**Exercise:**
Report each line of the data that has "Newsletter" somewhere in it.

**Material provided:**
════════

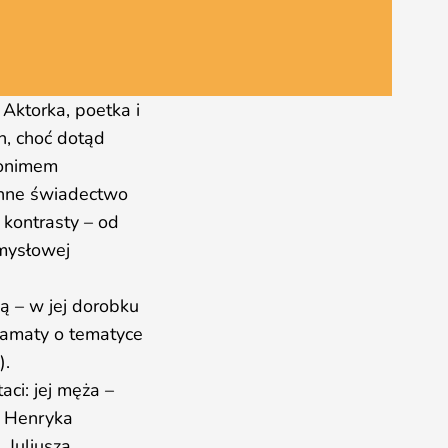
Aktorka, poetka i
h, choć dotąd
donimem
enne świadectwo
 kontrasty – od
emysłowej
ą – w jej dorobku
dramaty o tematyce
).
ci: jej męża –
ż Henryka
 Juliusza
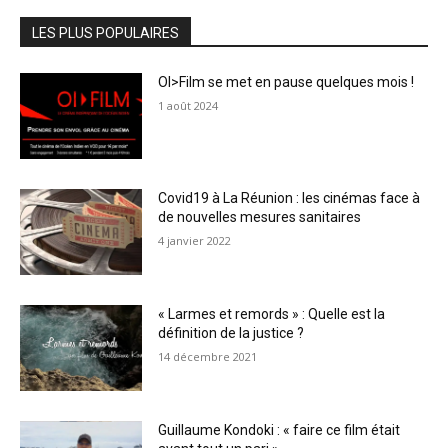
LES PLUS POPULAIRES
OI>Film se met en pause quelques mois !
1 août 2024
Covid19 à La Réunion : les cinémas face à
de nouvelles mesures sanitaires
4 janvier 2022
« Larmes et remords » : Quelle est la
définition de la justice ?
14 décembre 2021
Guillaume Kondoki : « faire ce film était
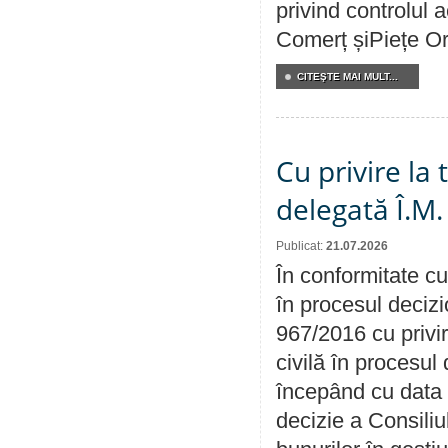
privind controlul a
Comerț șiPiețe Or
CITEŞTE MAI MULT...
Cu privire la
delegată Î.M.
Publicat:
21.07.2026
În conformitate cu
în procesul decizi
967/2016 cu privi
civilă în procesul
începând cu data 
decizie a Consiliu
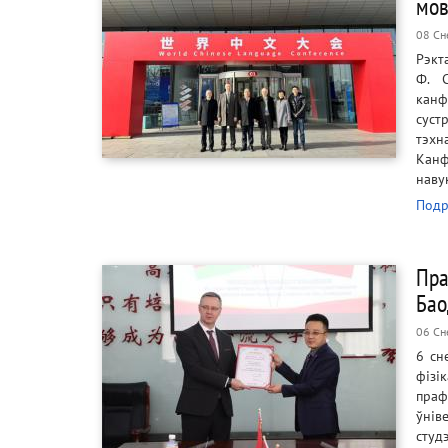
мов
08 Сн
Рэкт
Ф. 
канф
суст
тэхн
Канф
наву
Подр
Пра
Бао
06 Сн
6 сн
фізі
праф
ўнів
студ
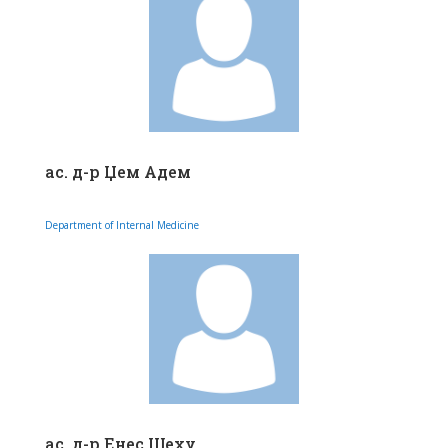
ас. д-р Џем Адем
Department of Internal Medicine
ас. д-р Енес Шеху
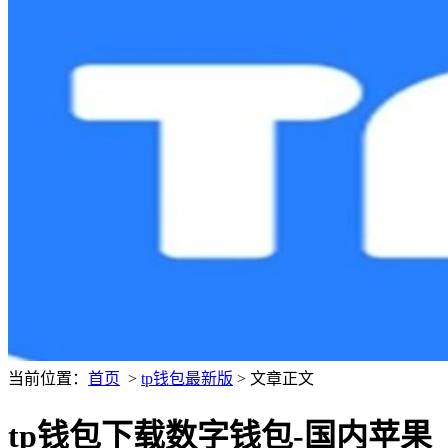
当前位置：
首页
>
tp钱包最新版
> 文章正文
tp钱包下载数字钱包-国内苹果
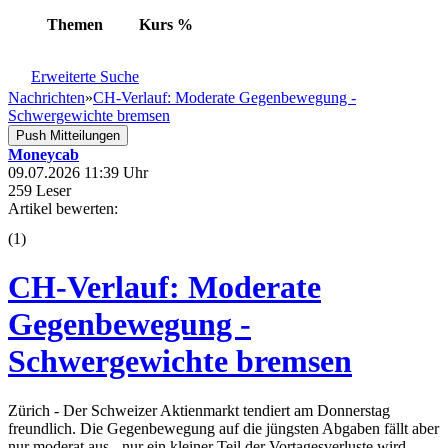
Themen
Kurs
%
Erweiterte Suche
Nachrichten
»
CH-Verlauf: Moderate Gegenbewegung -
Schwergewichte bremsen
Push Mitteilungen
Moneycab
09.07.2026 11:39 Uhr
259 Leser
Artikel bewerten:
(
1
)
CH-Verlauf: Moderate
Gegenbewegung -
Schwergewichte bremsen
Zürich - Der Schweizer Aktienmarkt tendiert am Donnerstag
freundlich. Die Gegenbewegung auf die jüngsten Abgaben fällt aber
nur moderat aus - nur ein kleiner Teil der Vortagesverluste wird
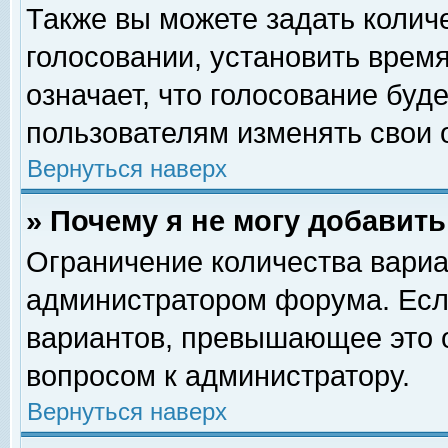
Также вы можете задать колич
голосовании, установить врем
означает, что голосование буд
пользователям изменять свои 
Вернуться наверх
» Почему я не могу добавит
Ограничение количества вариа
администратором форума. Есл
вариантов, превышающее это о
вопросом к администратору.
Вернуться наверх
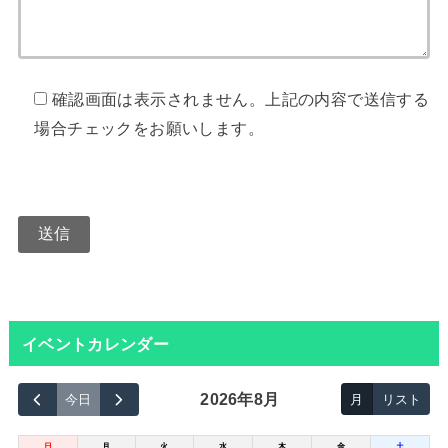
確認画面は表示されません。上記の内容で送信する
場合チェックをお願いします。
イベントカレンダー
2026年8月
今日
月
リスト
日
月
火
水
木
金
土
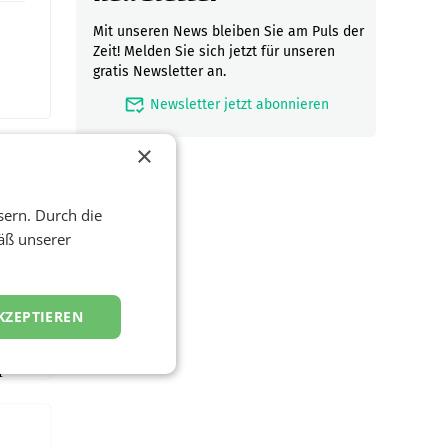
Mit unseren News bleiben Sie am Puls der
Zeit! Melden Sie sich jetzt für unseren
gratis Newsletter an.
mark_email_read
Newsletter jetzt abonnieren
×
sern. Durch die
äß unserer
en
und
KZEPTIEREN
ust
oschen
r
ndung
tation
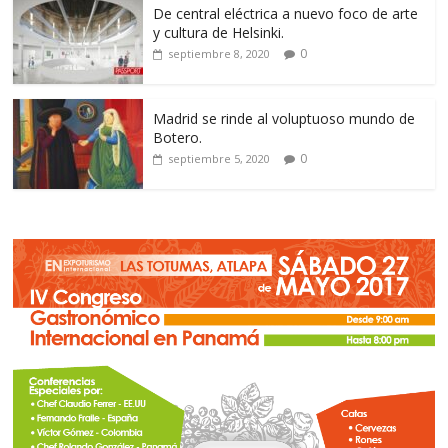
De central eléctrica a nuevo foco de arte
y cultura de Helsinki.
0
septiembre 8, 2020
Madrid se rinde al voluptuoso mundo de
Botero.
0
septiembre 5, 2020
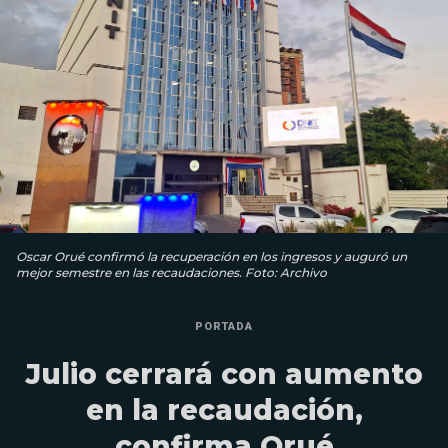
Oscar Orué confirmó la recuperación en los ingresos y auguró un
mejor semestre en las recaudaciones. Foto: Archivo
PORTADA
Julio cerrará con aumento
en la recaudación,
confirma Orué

════════

**Exercise output:**
gratis Newsletter an.
Newsletter jetzt abonnieren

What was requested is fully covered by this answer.